Apakah kompresor udara umumnya digerakkan oleh listrik?
Sebagian besar kompresor udara stasioner menggunakan motor listrik sebagai sumber tenaga, yang menggerakkan poros engkol, rotor sekrup, atau mekanisme kompresi lainnya. Penggerak listrik memiliki keunggulan berupa kemudahan penyambungan, operasi yang stabil, serta cocok untuk pekerjaan berkelanjutan, sehingga penerapannya sangat luas.
Pada saat yang sama, terdapat pula cara penggerak lainnya:
- Penggerak diesel:Sering ditemukan pada situasi konstruksi di luar ruangan, penyediaan gas bergerak, dan kondisi lainnya yang tidak memungkinkan untuk menyambungkan listrik.
- Penggerak bensin:Sering digunakan pada perangkat bergerak berukuran kecil atau dalam situasi penggunaan gas sementara.
- Bentuk tenaga lainnya:Beberapa kondisi kerja khusus menggunakan konfigurasi tenaga yang berbeda, namun tingkat penyebarannya masih kalah dibandingkan penggerak listrik.
Oleh karena itu, kompresor udara dapat digerakkan oleh listrik, tetapi hal itu tidak berarti bahwa semua kompresor udara hanya dapat menggunakan tenaga listrik.
Apakah kompresor udara itu sendiri memerlukan pelumas?
Apakah perlu menggunakan pelumas tergantung pada jenis sistem pelumasan yang digunakan oleh peralatan tersebut.

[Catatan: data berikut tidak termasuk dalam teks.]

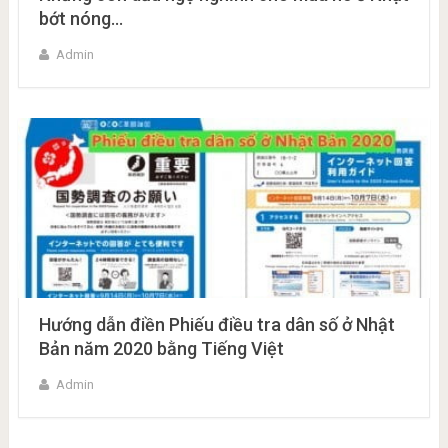
bớt nóng…
Admin
Hướng dẫn điền Phiếu điều tra dân số ở Nhật
Bản năm 2020 bằng Tiếng Việt
Admin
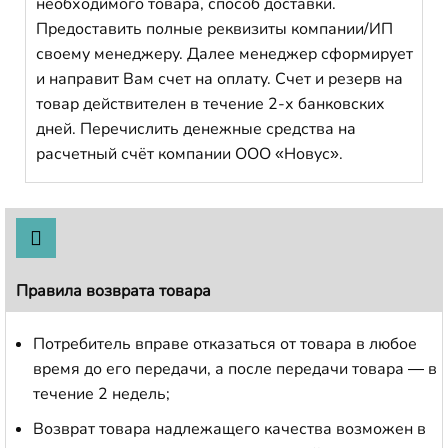
необходимого товара, способ доставки.
Предоставить полные реквизиты компании/ИП
своему менеджеру. Далее менеджер сформирует
и направит Вам счет на оплату. Счет и резерв на
товар действителен в течение 2-х банковских
дней. Перечислить денежные средства на
расчетный счёт компании ООО «Новус».
Правила возврата товара
Потребитель вправе отказаться от товара в любое
время до его передачи, а после передачи товара — в
течение 2 недель;
Возврат товара надлежащего качества возможен в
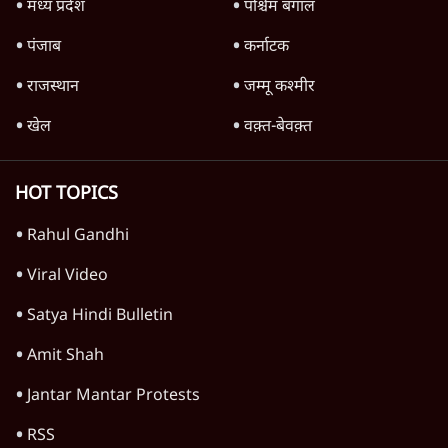
'महाराष्ट्र में गैर बीजेपी वोटरों के नामों को काटने की
बड़ी साज़िश'- रोहित पवार का आरोप
4 Min
•
महाराष्ट्र
राहुल गांधी ने कहा- अमित शाह ने ही छात्रों पर पैलेट
गन चलवाई, सरकार का आरोपों से इंकार
11 Min
•
देश
Advertisement
1224333
देश
राहुल गांधी के जेन ज़ी इवेंट 'छात्रों की गूंज' को शर्तों
के साथ मंज़ूरी देना पड़ा
5 Min
•
देश
SC-ST आरक्षण में क्रीमी लेयर क्यों नहीं? केंद्र ने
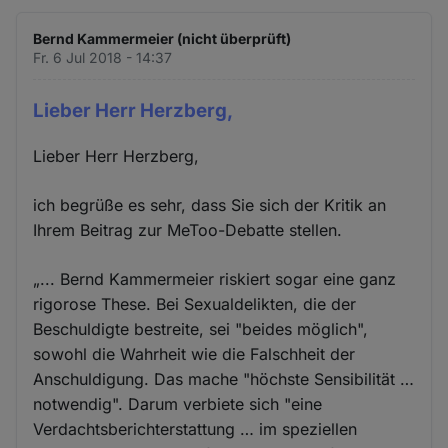
Bernd Kammermeier (nicht überprüft)
Fr. 6 Jul 2018 - 14:37
Lieber Herr Herzberg,
Lieber Herr Herzberg,
ich begrüße es sehr, dass Sie sich der Kritik an
Ihrem Beitrag zur MeToo-Debatte stellen.
„... Bernd Kammermeier riskiert sogar eine ganz
rigorose These. Bei Sexualdelikten, die der
Beschuldigte bestreite, sei "beides möglich",
sowohl die Wahrheit wie die Falschheit der
Anschuldigung. Das mache "höchste Sensibilität …
notwendig". Darum verbiete sich "eine
Verdachtsberichterstattung … im speziellen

Jenis kompresor udara yang membutuhkan oli
Beberapa kompresor udara memerlukan pelumas dalam ruang kompresi untuk berfungsi; pelumas berperan sebagai pelumas, penyegel, pendingin, serta peredam kebisingan. Contoh yang umum adalah kompresor ulir dengan pelumasan injeksi minyak dan sebagian kompresor piston. Peralatan jenis ini biasanya memerlukan pemeriksaan tingkat oli secara berkala, penggantian pelumas, serta komponen pemisah oli.
Jenis yang tidak memerlukan penambahan oli di ruang kompresi
Kompresor udara bebas oli umumnya merujuk pada kompresor yang tidak menambahkan pelumas di dalam ruang kompresi, sehingga proses pemampatan gas terhindar dari kontak langsung dengan minyak. Kompresor ini dapat menggunakan bahan berpelumas sendiri, pelumasan dengan air, atau metode isolasi lainnya. Namun, istilah “bebas oli” tidak berarti seluruh mesin sama sekali tidak memerlukan pelumasan; bagian-bagian transmisi seperti bantalan dan roda gigi tetap mungkin memerlukan gemuk pelumas atau sistem pelumasan terpisah.
Bagaimana cara menentukan apakah sebuah kompresor udara perlu menggunakan oli?
- Periksa persyaratan pelumasan pada plat nama peralatan dan dalam buku petunjuk.
- Perhatikan apakah terdapat kaca penunjuk level oli, lubang pengisian oli, lubang pembuangan oli, atau komponen saringan oli.
- Pastikan apakah pada sisi penggunaan gas terdapat persyaratan terkait kandungan minyak; misalnya, dalam aplikasi seperti industri makanan, farmasi, dan elektronika, udara bebas minyak atau berminyak rendah umumnya lebih diutamakan.
- Saat melakukan pemeliharaan, jangan mencampurkan pelumas dengan spesifikasi yang berbeda; laksanakan sesuai dengan persyaratan peralatan.
Perbedaan peran listrik dan oli dalam kompresor udara
Singkatnya, listrik umumnya menyediakan tenaga penggerak, sementara oli dapat berfungsi sebagai pelumas, penyegel, dan pendingin. Kompresor udara bertenaga listrik pun mungkin memerlukan pelumas; sedangkan kompresor udara bebas oli juga tetap memerlukan perawatan rutin pada motor serta komponen transmisi. Dalam menilai kondisi, pemahaman tentang “cara penggerak” dan “cara pelumasan” sebaiknya dipisahkan.